** Opening Extracted material block **
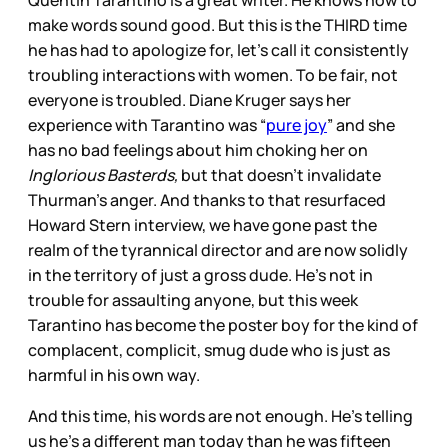
make words sound good. But this is the THIRD time
he has had to apologize for, let’s call it consistently
troubling interactions with women. To be fair, not
everyone is troubled. Diane Kruger says her
experience with Tarantino was “
pure joy
” and she
has no bad feelings about him choking her on
Inglorious Basterds,
but that doesn’t invalidate
Thurman’s anger. And thanks to that resurfaced
Howard Stern interview, we have gone past the
realm of the tyrannical director and are now solidly
in the territory of just a gross dude. He’s not in
trouble for assaulting anyone, but this week
Tarantino has become the poster boy for the kind of
complacent, complicit, smug dude who is just as
harmful in his own way.
And this time, his words are not enough. He’s telling
us he’s a different man today than he was fifteen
** Closing Extracted material block **
## What to produce
Retype, exactly as written, each line from the one that has "everyone is troubled. Diane Kruger says her" to the bottom of the entries above, and include both of those lines.

## Response area
everyone is troubled. Diane Kruger says her
experience with Tarantino was “
pure joy
” and she
has no bad feelings about him choking her on
Inglorious Basterds,
but that doesn’t invalidate
Thurman’s anger. And thanks to that resurfaced
Howard Stern interview, we have gone past the
realm of the tyrannical director and are now solidly
in the territory of just a gross dude. He’s not in
trouble for assaulting anyone, but this week
Tarantino has become the poster boy for the kind of
complacent, complicit, smug dude who is just as
harmful in his own way.
And this time, his words are not enough. He’s telling
us he’s a different man today than he was fifteen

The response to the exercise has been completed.